After volunteering for service in the Navy in the South Pacific during World War II, he returned home. A small-town law career, not politics, looked to be his future.

Then, fate took a hand. The local Republican party was searching for a fresh face to oppose a popular Democrat congressman. Nixon passed the audition. Nobody expected him to win, but nobody expected him to campaign as hard and as effectively as he did.

He quickly became a fast-rising political star, achieving national attention when he almost single-handedly exposed a major State Department official, Alger Hiss, as a Soviet spy. Hiss was everything Nixon was not — sleek, urbane, Ivy League-educated. He was well-known and well-loved among the East Coast intellectual and media elite. No one in Hiss's social set believed the charges against him — until Nixon forced them to.

The liberal elites never forgave him for that or for beating the glamorous and very progressive Hollywood actress Helen Gahagan Douglass, in the 1950 California Senate race.

In 1952, Dwight Eisenhower tapped him to be his running mate.

In just six years, Nixon rose from a small-town lawyer to Vice President of the United States. He was only 39.

Ike sent his vice president on important diplomatic missions all over the globe. It was on these missions that Nixon developed his mastery of international affairs.

After a heartbreaking loss to John F. Kennedy in the presidential election of 1960, one of the closest and most disputed elections of the modern era, Nixon returned to California. There he lost another election, an ill-advised run for governor in 1962.

He should have been done as a politician.

He wasn't.

In one of the most unlikely comebacks in American political history, Nixon won the Republican nomination for president in 1968 and then defeated incumbent vice president Hubert Humphrey in the general election.

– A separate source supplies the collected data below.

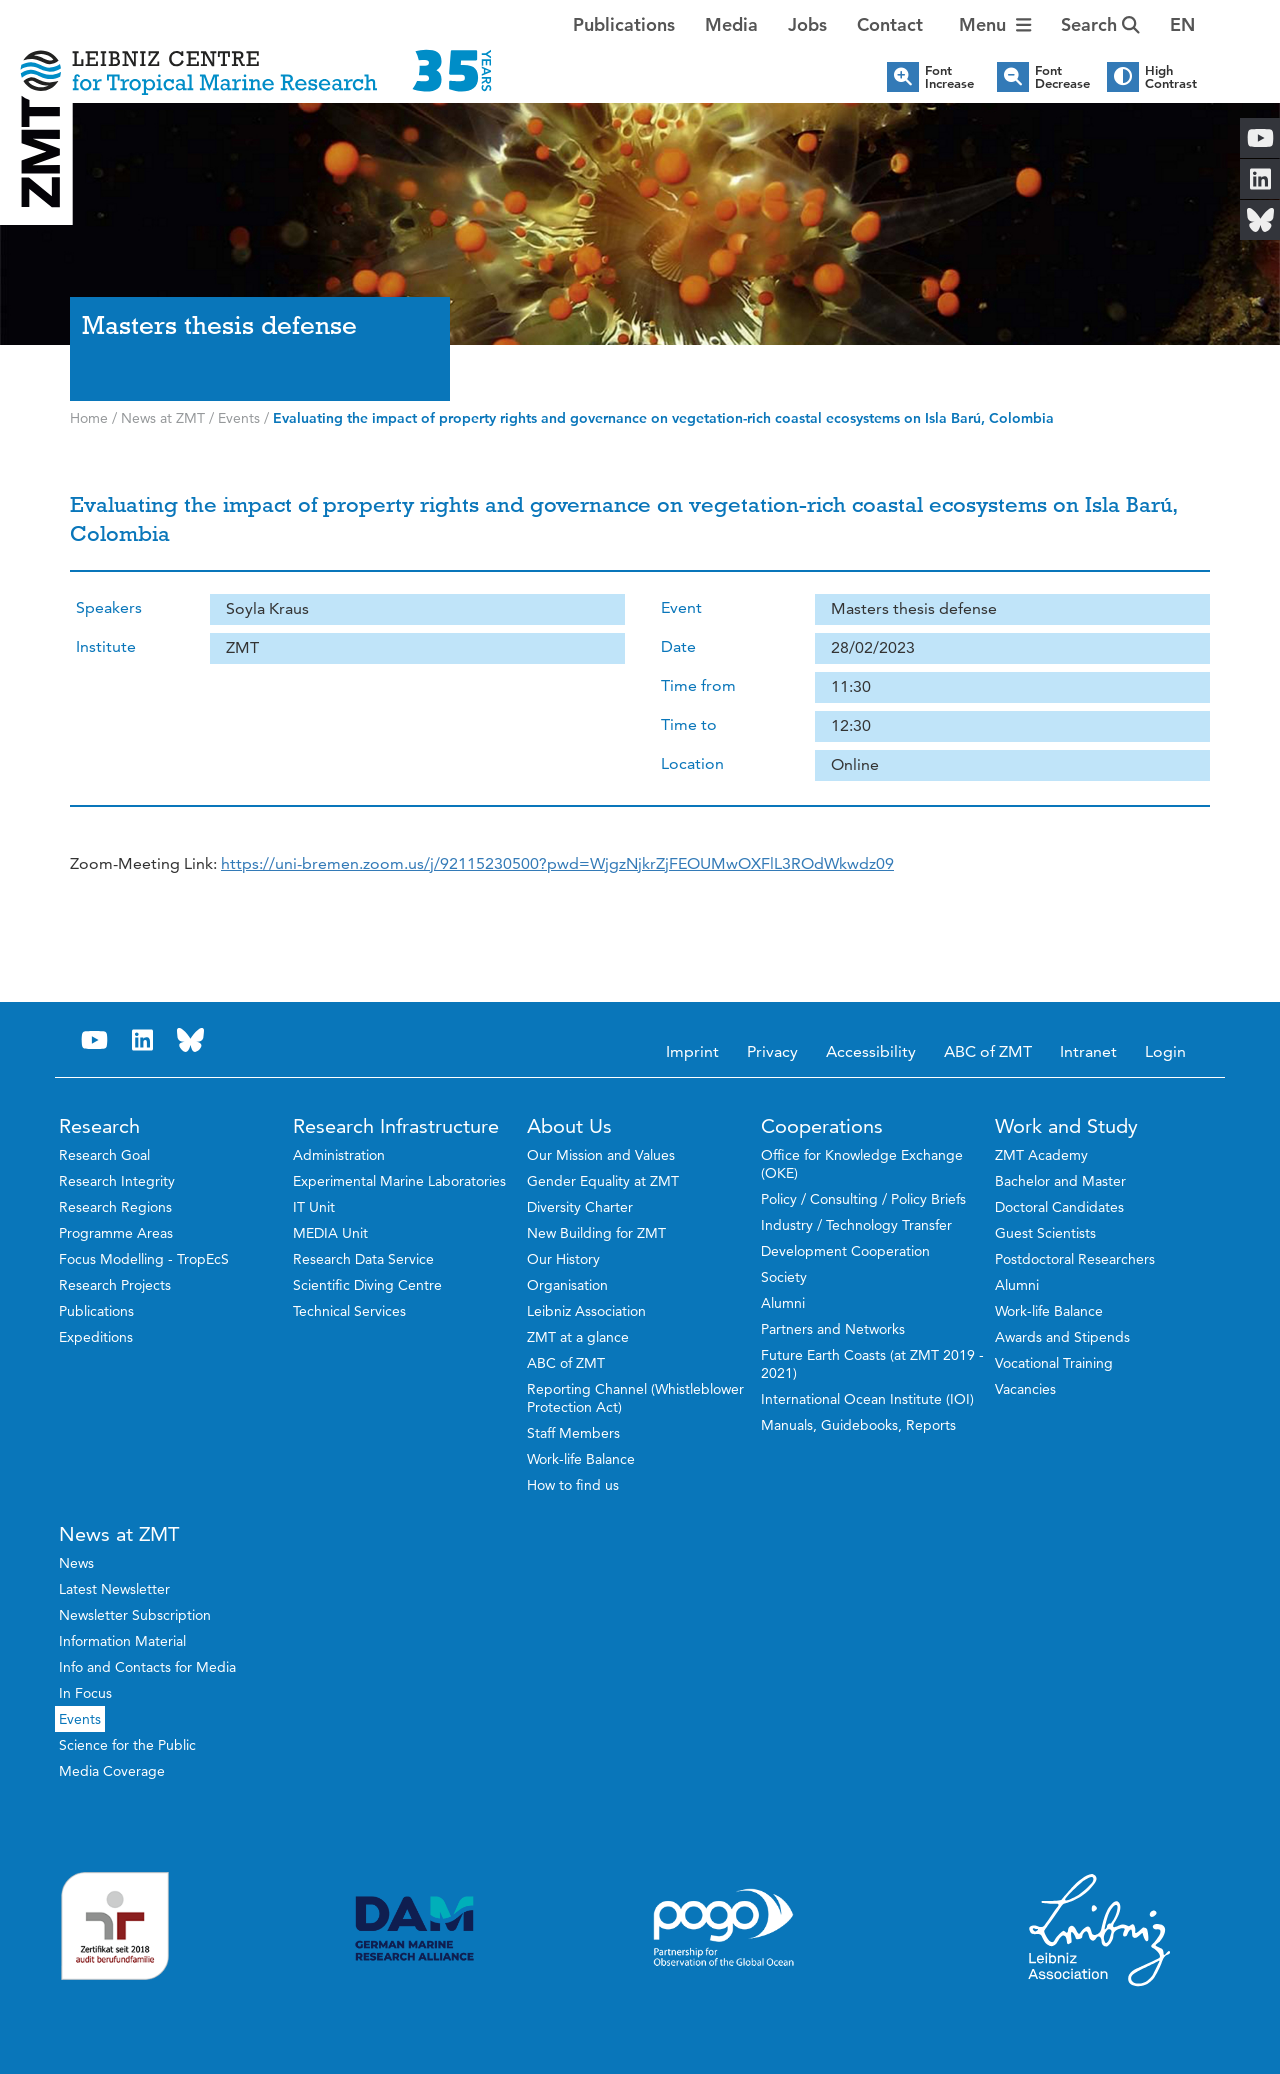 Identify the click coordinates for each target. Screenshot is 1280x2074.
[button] (1182, 25)
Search (1100, 24)
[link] (557, 863)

Few presidents have ever walked into a more difficult situation. The country was in turmoil. Bobby Kennedy and Martin Luther King had both been assassinated within the year, just weeks apart. The Vietnam war was raging, student unrest was out of control, and the economy was floundering.

Nixon expertly navigated the turbulent political waters, steering a centrist course — just what his devoted supporters, the people he called "the Silent Majority" wanted him to do.

What he believed in — a sense of duty, common decency, hard work, the inherent greatness of America — they believed in. The press never liked Nixon, but the majority of the American people loved him. He was reelected in 1972 in one of the biggest landslides in American history, winning 49 of the 50 states.

He ended the military draft, brought the Vietnam war to a close in early 1973, and later that year, he saved Israel by airlifting military supplies during the so-called "Yom Kippur War."

And then came Watergate.

Now you know why Richard Nixon — truly Shakespearean in both his attributes and his flaws — may be America's most misunderstood — and underappreciated — president.